How can you tell the difference? Arousal gels, serums and sprays will contain some of the ingredients we mentioned earlier. Lubes may contain essential oils like peppermint, but their ingredient lists will be heavy on ingredients like propylene glycol, aloe and glycerin – all known for their lubrication abilities, not their stimulant ones.

Just a few examples: Trojan Premium Arouses and Intensifies Lubricant, which the company says can be used internally, contains just the mild warming agent vanillyl butyl ether. Similarly, K-Y Intense Pleasure Gel Lube uses things like sodium hydroxide and benzoic acid, which may make your VJ tingle but may be more likely to cause irritation than arousal.

On the other hand, Dame’s Arousal Serum contains cinnamon and menthol, and Passion’s Arousal Gel contains l-arginine and menthol. They’re only intended for external use – and they are much more likely to provide a noticeable boost in arousal. Here’s the good news: when the gel does its job well you may have less need for lube, because greater arousal should mitigate problems with vaginal dryness.

When making a purchase decision, there’s another issue to consider as well. Most of these gels contain oil, which means that they can’t be used with either latex condoms (oil can cause them to fail within 30 seconds) or silicone sex toys. Even though you shouldn’t use most arousal gels with penetrative toys, oil can still be an issue if you want to use a clitoral vibrator. Choose a water-based product like AquaGlide stimulating gel instead.

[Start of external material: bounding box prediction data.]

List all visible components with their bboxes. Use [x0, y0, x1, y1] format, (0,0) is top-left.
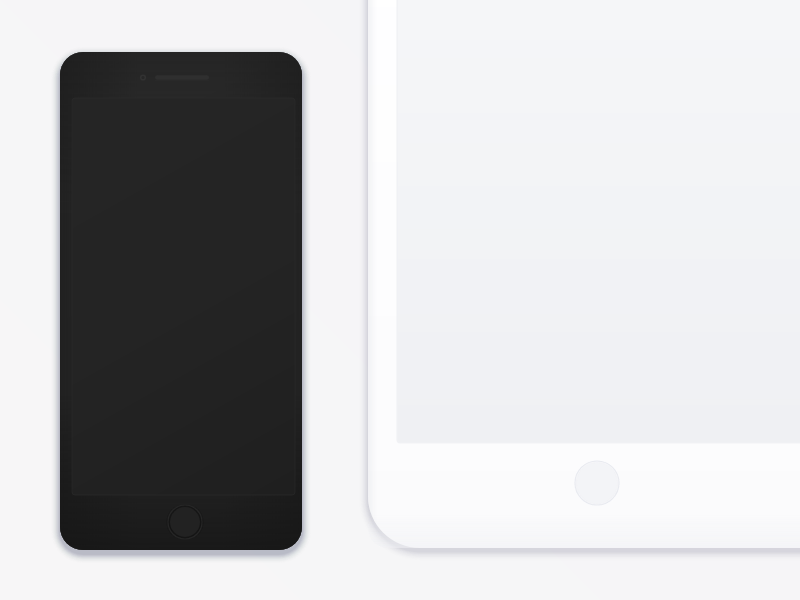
button[interactable]: Smartphone and tablet device mockup	[0, 0, 800, 600]
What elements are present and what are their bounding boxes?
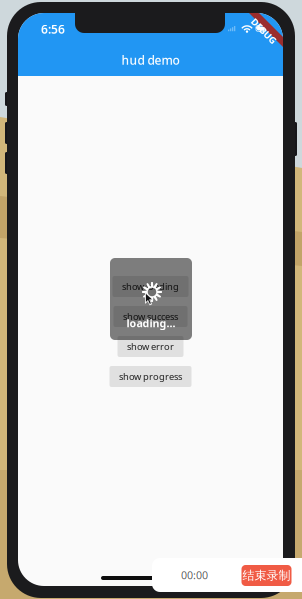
staticText: hud demo xyxy=(122,52,180,68)
staticText: show progress xyxy=(119,370,182,383)
button[interactable]: show success xyxy=(114,306,188,327)
button[interactable]: show loading xyxy=(112,276,188,297)
button[interactable]: 结束录制 xyxy=(242,565,292,586)
staticText: 6:56 xyxy=(41,21,65,37)
staticText: DEBUG xyxy=(248,25,280,37)
staticText: 00:00 xyxy=(181,568,208,582)
staticText: show error xyxy=(127,340,174,353)
button[interactable]: show progress xyxy=(110,366,192,387)
button[interactable]: show error xyxy=(118,336,184,357)
staticText: show success xyxy=(123,310,178,323)
staticText: show loading xyxy=(122,280,179,293)
staticText: loading... xyxy=(126,316,176,330)
staticText: 结束录制 xyxy=(242,568,290,583)
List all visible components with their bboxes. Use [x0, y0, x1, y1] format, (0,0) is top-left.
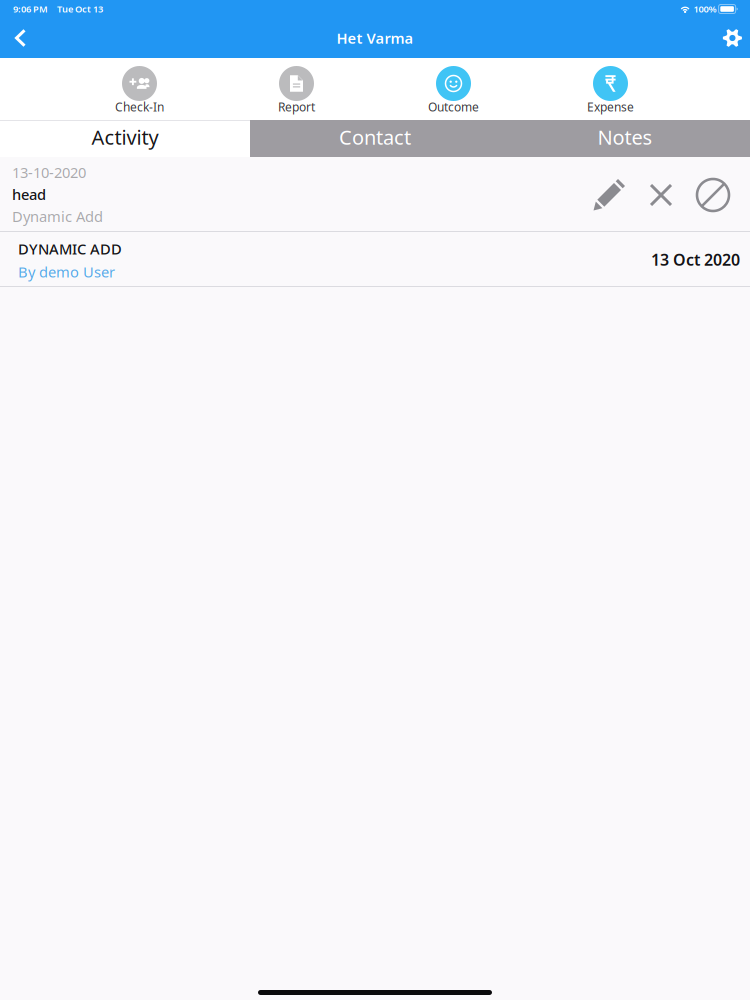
staticText: Expense	[587, 99, 634, 115]
staticText: 13 Oct 2020	[651, 249, 740, 270]
button[interactable]: Activity	[0, 120, 250, 157]
staticText: Contact	[339, 124, 411, 150]
button[interactable]: Edit	[583, 175, 635, 215]
staticText: 9:06 PM	[13, 3, 48, 15]
staticText: Notes	[598, 124, 652, 150]
staticText: Dynamic Add	[12, 206, 103, 226]
button[interactable]: Report	[218, 58, 375, 120]
staticText: Report	[278, 99, 315, 115]
staticText: Outcome	[428, 99, 479, 115]
staticText: 13-10-2020	[12, 162, 86, 182]
button[interactable]: Check-In	[61, 58, 218, 120]
staticText: Activity	[92, 124, 158, 150]
button[interactable]: Cancel	[635, 175, 687, 215]
button[interactable]: Notes	[500, 120, 750, 157]
button[interactable]: Contact	[250, 120, 500, 157]
staticText: DYNAMIC ADD	[18, 239, 122, 258]
button[interactable]: Back	[0, 18, 45, 58]
staticText: head	[12, 184, 46, 204]
button[interactable]: Settings	[712, 18, 750, 58]
button[interactable]: Expense	[532, 58, 689, 120]
staticText: Check-In	[115, 99, 164, 115]
staticText: Tue Oct 13	[57, 3, 103, 15]
button[interactable]: Block	[687, 175, 739, 215]
button[interactable]: Outcome	[375, 58, 532, 120]
staticText: Het Varma	[336, 28, 414, 48]
staticText: 100%	[694, 3, 717, 15]
staticText: By demo User	[18, 262, 115, 282]
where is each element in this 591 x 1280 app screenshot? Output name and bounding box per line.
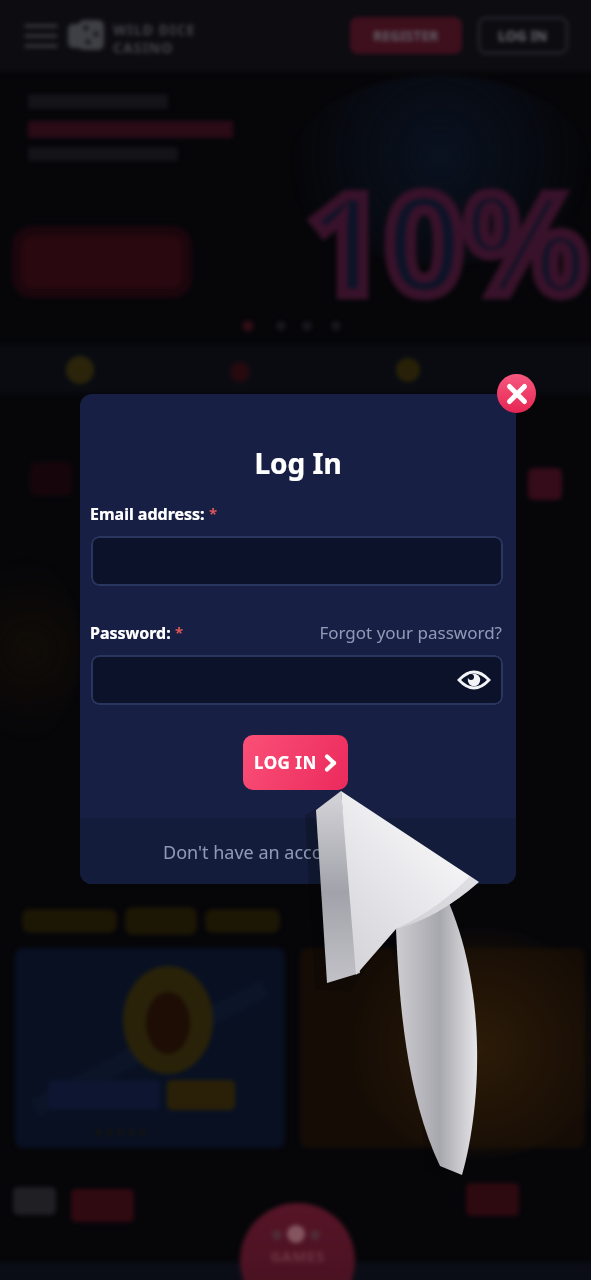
button[interactable]: Forgot your password?	[310, 621, 502, 644]
staticText: REGISTER	[373, 26, 439, 45]
staticText: Log In	[80, 444, 516, 482]
staticText: CASINO	[113, 38, 174, 57]
staticText: LOG IN	[254, 751, 317, 774]
button[interactable]: Don't have an account?	[163, 840, 360, 865]
staticText: 10%	[306, 146, 589, 334]
button[interactable]: REGISTER	[350, 17, 462, 54]
staticText: Email address:	[90, 503, 209, 525]
button[interactable]	[26, 24, 56, 48]
staticText: x x x x x	[95, 1122, 147, 1140]
button[interactable]	[91, 655, 503, 705]
staticText: LOG IN	[498, 26, 548, 45]
staticText: 10%	[306, 146, 589, 334]
button[interactable]: LOG IN	[478, 17, 568, 54]
staticText: *	[209, 503, 218, 523]
button[interactable]: LOG IN	[243, 735, 348, 790]
staticText: *	[175, 622, 184, 642]
staticText: WILD DICE	[113, 20, 196, 39]
button[interactable]: GAMES	[240, 1203, 355, 1280]
staticText: GAMES	[240, 1246, 355, 1266]
button[interactable]	[458, 668, 490, 692]
staticText: Password:	[90, 622, 175, 644]
button[interactable]	[497, 374, 536, 413]
button[interactable]	[91, 536, 503, 586]
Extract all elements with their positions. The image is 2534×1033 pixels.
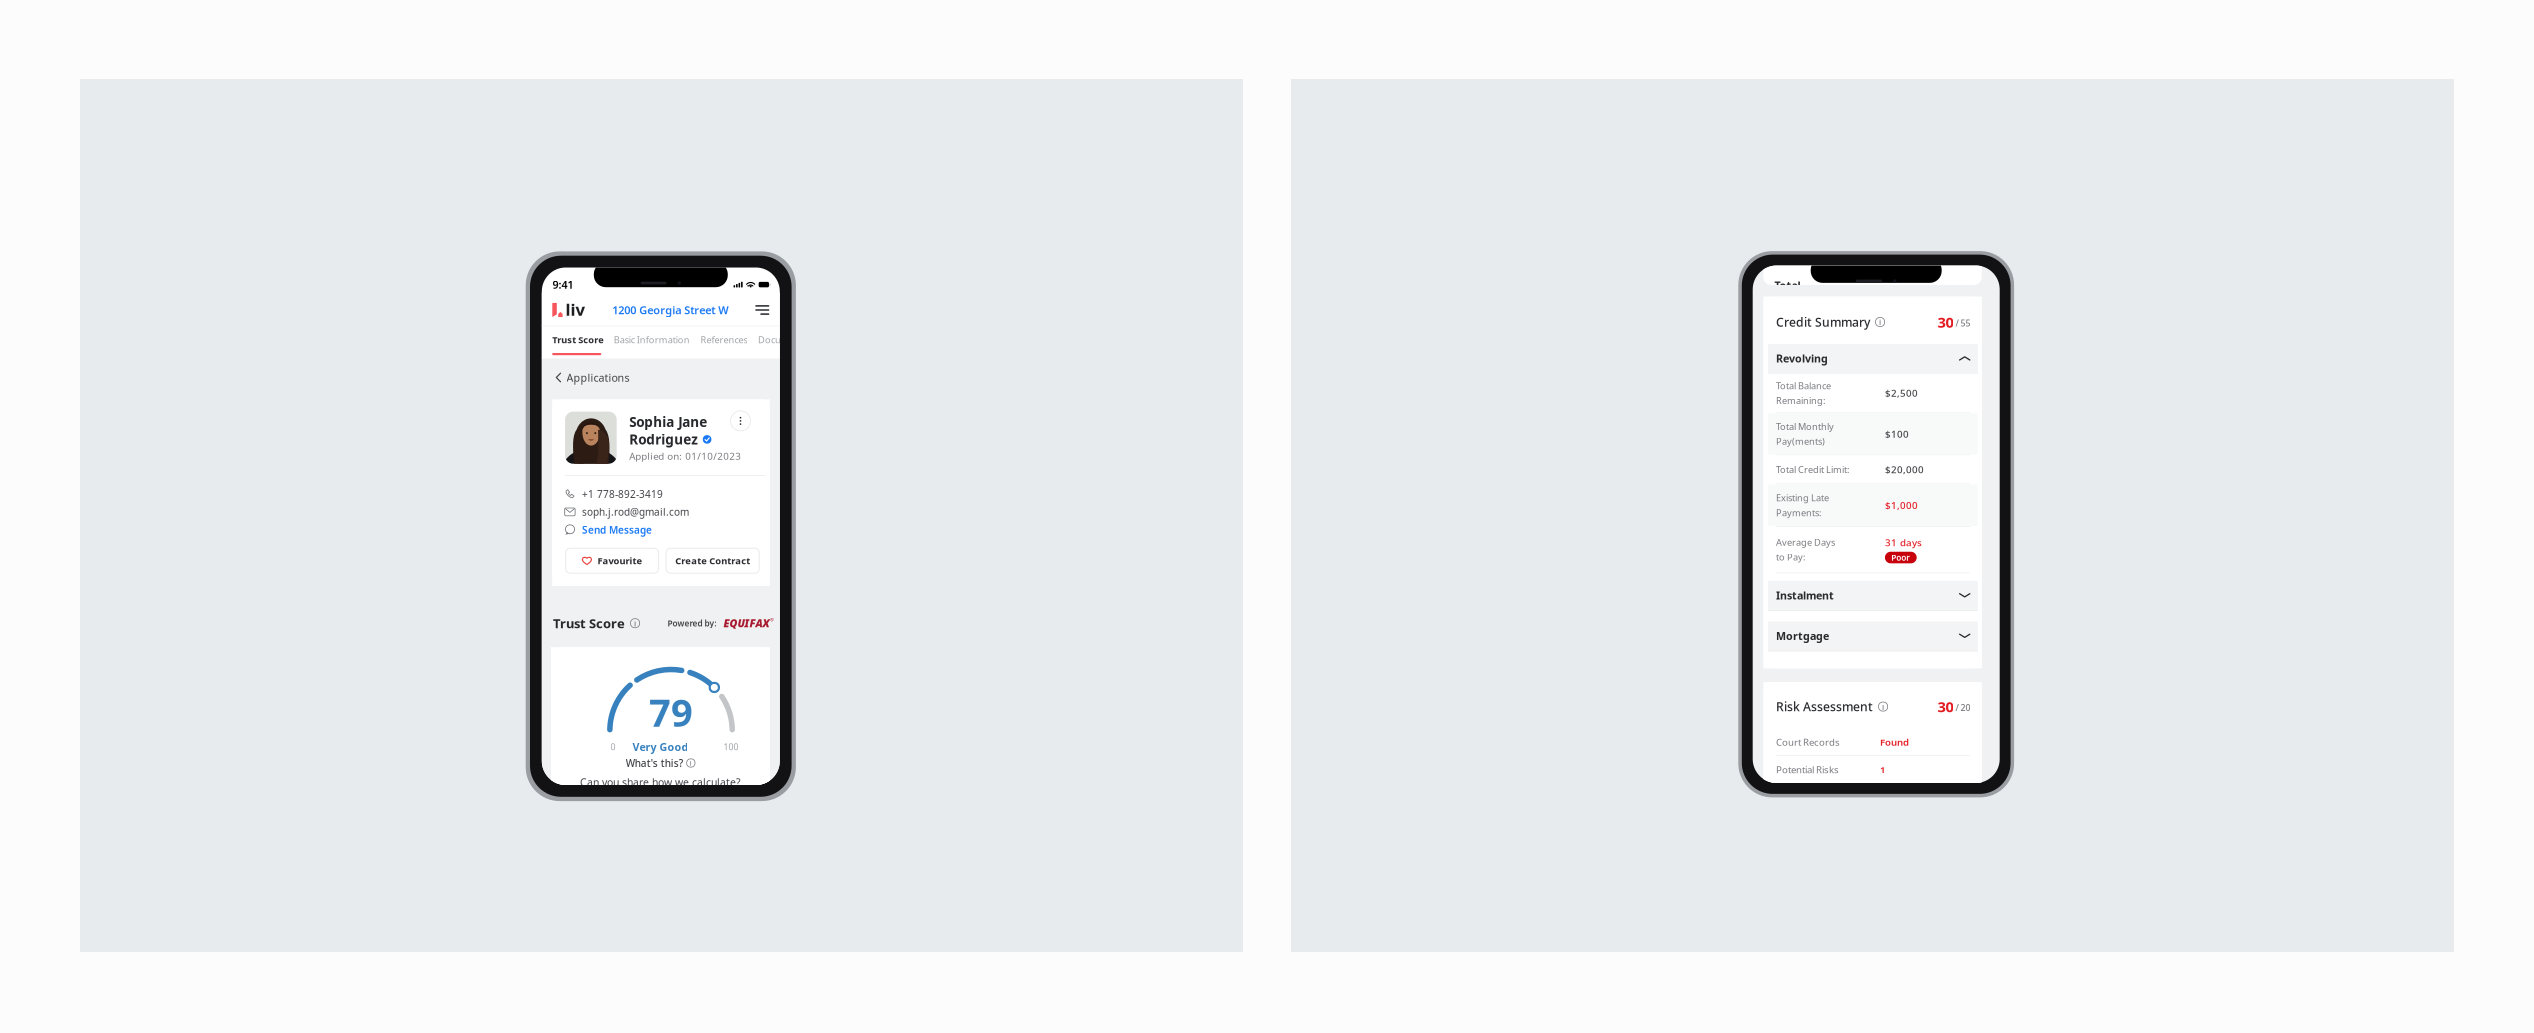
staticText: Trust Score [552,333,603,346]
staticText: Mortgage [1776,628,1829,643]
staticText: Pay(ments) [1776,435,1825,448]
staticText: Very Good [632,740,688,754]
button[interactable]: liv home [552,302,585,318]
staticText: Total [1774,278,1800,292]
button[interactable]: Send Message [565,523,755,536]
staticText: Poor [1891,552,1910,563]
staticText: i [634,618,636,629]
staticText: $20,000 [1885,463,1924,476]
staticText: / 20 [1953,702,1970,714]
button[interactable]: What's this? [551,756,770,770]
button[interactable]: 1200 Georgia Street W [612,303,728,318]
staticText: Total Monthly [1776,420,1834,433]
button[interactable]: Mortgage [1768,621,1978,650]
staticText: References [700,333,747,346]
staticText: $1,000 [1885,498,1918,512]
staticText: $2,500 [1885,386,1918,400]
staticText: Remaining: [1776,394,1825,407]
staticText: 0 [610,741,616,753]
staticText: i [1879,317,1881,328]
button[interactable]: Menu [755,305,769,315]
staticText: 30 [1937,697,1953,717]
staticText: Total Balance [1776,379,1831,392]
staticText: / 55 [1953,317,1970,329]
staticText: Total Credit Limit: [1776,463,1849,476]
staticText: Revolving [1776,351,1828,366]
staticText: Payments: [1776,506,1821,519]
staticText: EQUIFAX [723,616,769,630]
staticText: Trust Score [553,614,625,632]
staticText: What's this? [626,756,683,770]
staticText: Risk Assessment [1776,698,1873,715]
button[interactable]: Revolving [1768,344,1978,373]
staticText: Can you share how we calculate? [580,775,741,789]
staticText: 100 [723,741,738,753]
staticText: i [1882,702,1884,712]
staticText: Credit Summary [1776,314,1870,330]
staticText: Applications [566,370,630,385]
staticText: Powered by: [667,618,716,629]
staticText: soph.j.rod@gmail.com [582,505,689,519]
staticText: ® [770,617,774,623]
staticText: 9:41 [552,277,574,292]
staticText: Instalment [1776,588,1834,602]
button[interactable]: Favourite [566,548,659,573]
button[interactable]: Instalment [1768,581,1978,610]
staticText: to Pay: [1776,551,1805,563]
staticText: Basic Information [614,333,690,346]
button[interactable]: Create Contract [666,548,759,573]
staticText: 1 [1880,763,1885,776]
staticText: Docum [758,333,790,346]
staticText: Court Records [1776,736,1840,749]
staticText: Average Days [1776,536,1835,548]
staticText: Applied on: 01/10/2023 [629,449,741,463]
staticText: 1200 Georgia Street W [612,303,728,318]
staticText: Favourite [598,554,642,567]
button[interactable]: soph.j.rod@gmail.com [565,505,755,518]
staticText: 31 days [1885,536,1922,549]
staticText: Create Contract [675,554,750,567]
staticText: 79 [649,686,693,738]
button[interactable]: +1 778-892-3419 [565,488,755,500]
staticText: liv [565,298,585,321]
staticText: +1 778-892-3419 [582,487,663,501]
staticText: i [690,759,692,768]
staticText: Rodriguez [629,430,698,448]
staticText: Send Message [582,523,652,537]
staticText: $100 [1885,427,1909,440]
staticText: Existing Late [1776,492,1829,504]
staticText: Found [1880,736,1909,749]
button[interactable]: Applications [556,368,676,388]
staticText: 30 [1937,312,1953,332]
staticText: Sophia Jane [629,412,707,431]
button[interactable]: More options [730,411,750,431]
staticText: Potential Risks [1776,763,1839,776]
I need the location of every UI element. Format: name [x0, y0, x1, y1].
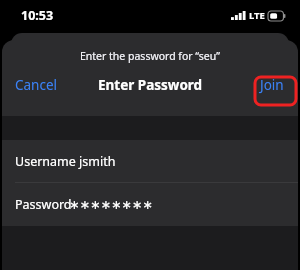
staticText: LTE: [249, 9, 265, 22]
staticText: 10:53: [21, 7, 54, 24]
button[interactable]: Cancel: [2, 70, 71, 100]
staticText: Enter the password for “seu”: [2, 49, 298, 63]
staticText: ∗∗∗∗∗∗∗∗: [69, 197, 153, 212]
staticText: Cancel: [15, 76, 58, 94]
button[interactable]: Username: [2, 140, 298, 182]
staticText: Join: [260, 76, 284, 94]
button[interactable]: Join: [246, 70, 298, 100]
button[interactable]: Password: [2, 183, 298, 226]
staticText: Username: [15, 153, 76, 170]
staticText: jsmith: [79, 153, 116, 170]
staticText: Password: [15, 196, 72, 213]
staticText: Enter Password: [98, 76, 203, 94]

One final disclaimer to look for on the label: arousal gels (and lubes, for that matter) should be paraben-free. Parabens can act like estrogen, potentially disrupting the body’s normal hormone production and affecting the reproductive system. They’re also suspected (but not yet proven) to contribute to the development of breast cancer.

Do Arousal Gels Really Work?

Ask vulva-havers who’ve used these gels, and most will tell you that arousal gels do exactly what they promise. The only scientific evidence available so far, however, has been conducted on behalf of companies that manufacture arousal gels.

Even so, the early returns are good. One survey of vulva owners between the ages of 18 and 59 found that more than three-quarters reported increased genital sensitivity after using arousal gel, and a full 90 percent said that it improved their sexual experience. A related study didn’t provide numbers, but claimed that participants said they had significant improvements in arousal, lubrication, orgasm and satisfaction. Both of those studies were presented to the American Society for Reproductive Medicine.

An earlier preliminary study of a topical arousal gel that’s not on the market, reported much the same thing. It found that participants with FSAD who were given the gel reported 48% more satisfactory sexual experiences than those who were given a placebo.

Whether the evidence is anecdotal or scientific, it’s pretty clear that the theory behind arousal gels makes sense. As long as they’re used as designed, chances are good that these gels can help improve sexual well-being for those with serious medical problems – and boost arousal for those who simply want to have a better time between the sheets.